When you specify the filename do not use extensions (i.e. do not add .ped or .map). Dataplink looks for a .map and .ped file of the same name.
STATA SE and MP flavors support a maximum of 32,767 variables while IC supports 2,047. This means you can only import ~32,000 SNPs with SE/MP or ~2,000 with IC.
With the release of STATA 12, users are allowed to install STATA across platform (linux, mac, windows) on up to three computers/user. If you frequently install/edit programs you can sync files from the ado directory, where programs are stored, across your computers using Dropbox.
Step 1: Install Dropbox
Go to Dropbox, signup for an account and install.
Step 2: Create an ado directory
Create the following directories within your dropbox directory:
- dropbox/ado/plus – For installed ado files.
- dropbox/ado/personal – For personal ado files
Step 3: Edit profile.do
profile.do is a file that runs every time you startup STATA. STATA will look in a variety of places for the file depending on your operating system. Type help profile for more information on where it is stored on your operating system.

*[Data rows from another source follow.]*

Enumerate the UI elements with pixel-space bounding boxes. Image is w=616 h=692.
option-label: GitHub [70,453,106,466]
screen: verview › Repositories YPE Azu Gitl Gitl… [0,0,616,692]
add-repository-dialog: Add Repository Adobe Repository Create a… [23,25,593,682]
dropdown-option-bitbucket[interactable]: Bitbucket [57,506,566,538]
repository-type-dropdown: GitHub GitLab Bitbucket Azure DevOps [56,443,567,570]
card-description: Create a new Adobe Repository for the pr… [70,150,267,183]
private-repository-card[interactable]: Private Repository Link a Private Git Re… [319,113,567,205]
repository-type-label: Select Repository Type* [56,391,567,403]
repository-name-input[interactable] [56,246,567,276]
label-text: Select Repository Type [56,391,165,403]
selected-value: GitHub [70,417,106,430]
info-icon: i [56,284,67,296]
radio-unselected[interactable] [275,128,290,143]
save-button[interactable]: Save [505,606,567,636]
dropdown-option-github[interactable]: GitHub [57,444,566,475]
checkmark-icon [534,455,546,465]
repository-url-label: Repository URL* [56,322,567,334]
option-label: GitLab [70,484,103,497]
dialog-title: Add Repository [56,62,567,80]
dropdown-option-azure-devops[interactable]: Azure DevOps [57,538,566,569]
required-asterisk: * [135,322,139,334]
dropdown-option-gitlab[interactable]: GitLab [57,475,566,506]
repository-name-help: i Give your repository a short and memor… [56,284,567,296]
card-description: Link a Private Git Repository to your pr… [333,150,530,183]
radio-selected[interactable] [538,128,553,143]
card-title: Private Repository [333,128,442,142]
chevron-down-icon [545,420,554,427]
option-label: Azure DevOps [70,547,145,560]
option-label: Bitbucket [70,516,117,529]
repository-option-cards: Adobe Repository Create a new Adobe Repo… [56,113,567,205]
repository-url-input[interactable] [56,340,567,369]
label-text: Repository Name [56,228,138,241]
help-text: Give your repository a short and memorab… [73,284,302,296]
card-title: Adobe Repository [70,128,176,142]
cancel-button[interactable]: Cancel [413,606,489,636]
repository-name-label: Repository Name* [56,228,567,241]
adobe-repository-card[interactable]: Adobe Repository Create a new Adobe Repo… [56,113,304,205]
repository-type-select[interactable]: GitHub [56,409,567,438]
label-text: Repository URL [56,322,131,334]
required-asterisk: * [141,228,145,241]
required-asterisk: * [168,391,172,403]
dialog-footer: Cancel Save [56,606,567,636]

This file needs to be created and edited on each system you want to sync. Here’s where you might store it on Mac and linux:
- Mac /Users/[your username]/Library/Application Support/Stata/ado/personal/profile.do
- Linux /bin/profile.do
Next you need to edit this file on each system to point at the appropriate dropbox directory. On Mac this might look like this:
sysdir set PERSONAL "~/Dropbox/ado/personal/"
sysdir set PLUS "~/Dropbox/ado/plus/"
Restart STATA and you should see something like this:
running /Users/Dan/Library/Application Support/Stata/ado/personal/profile.do
Dropbox does the rest – syncing across your systems. You can run an additional do file located in your dropbox folder if you want to centrally edit startup settings like setting memory or turning the ‘more’ option off.